La caduta dei sogni – Proust

Scritto da: Lucia Senesi

 

“Forse il termine amore è esagerato, ma il piacere un po’ radicato nella carne aiuta il lavoro letterario perché elimina tutti gli altri piaceri, il piacere della compagnia, per esempio, e gli altri che sono gli stessi per tutti. E anche se questo amore reca delusioni, almeno sommuove la superficie dell’anima che, altrimenti, rischierebbe di diventare stagnante. Il desiderio, dunque, non è inutile per lo scrittore, innanzi tutto perché lo allontana dagli altri uomini e dal rischio di conformarsi a essi, poi per ridar movimento a una macchina spirituale che, passata una certa età, tende a immobilizzarsi.
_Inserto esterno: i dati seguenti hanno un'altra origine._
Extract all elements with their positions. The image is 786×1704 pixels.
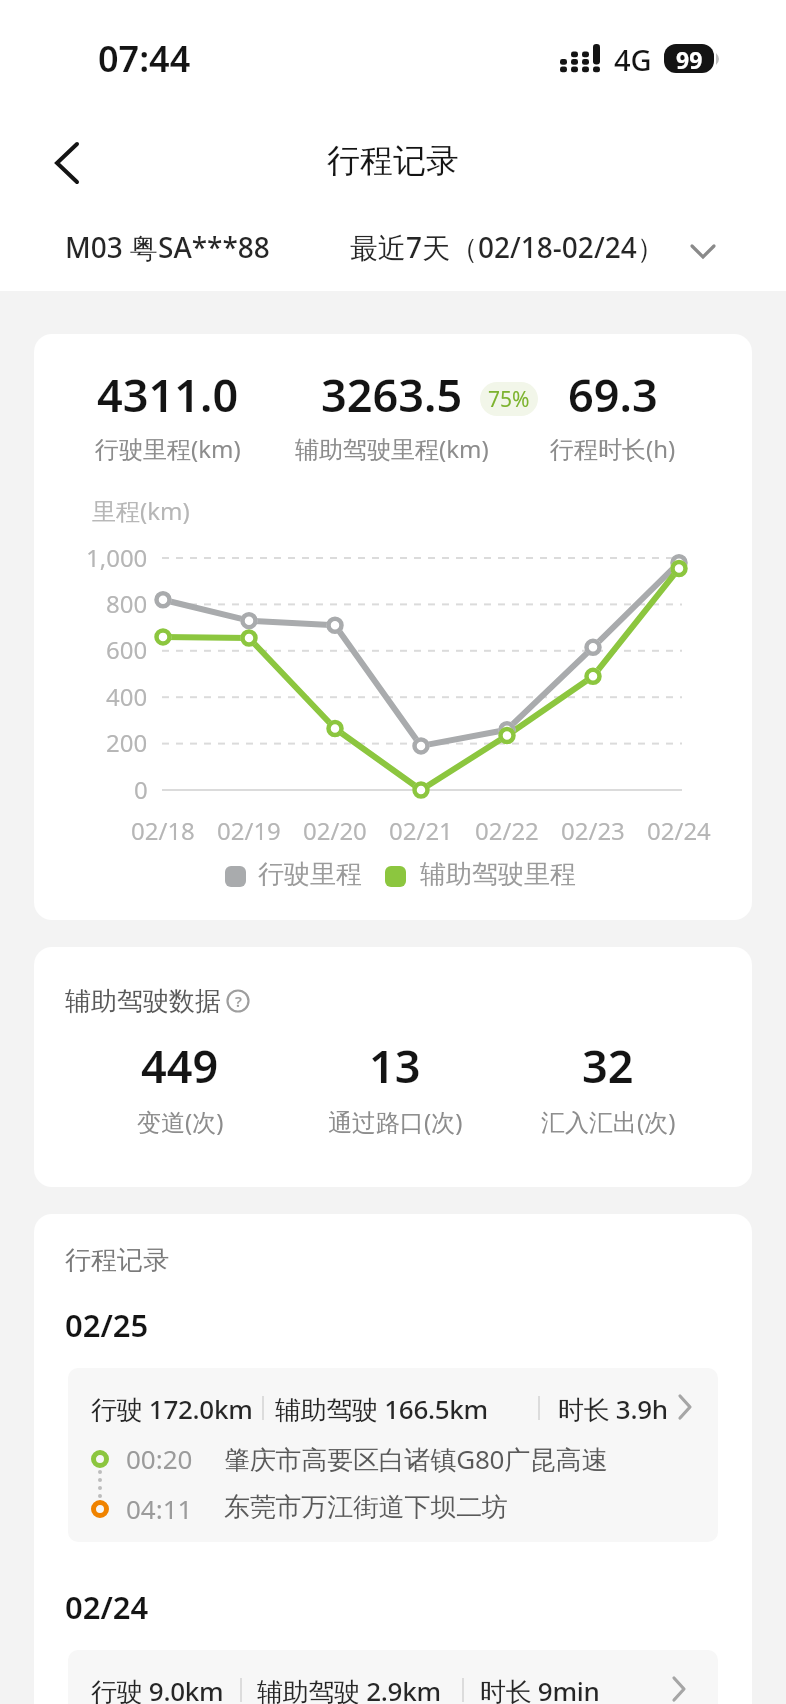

Non si arriva fino a essere felici, ma si possono fare delle considerazioni sulle ragioni che ci impediscono di esserlo e che, senza questi improvvisi spiragli provocati dalla delusione, ci sarebbero rimaste invisibili. I sogni, lo sappiamo, non sono realizzabili; forse, senza il desiderio non ne faremmo nemmeno, ed è invece utile farne per vederli cadere affinché la loro caduta ci sia di insegnamento.”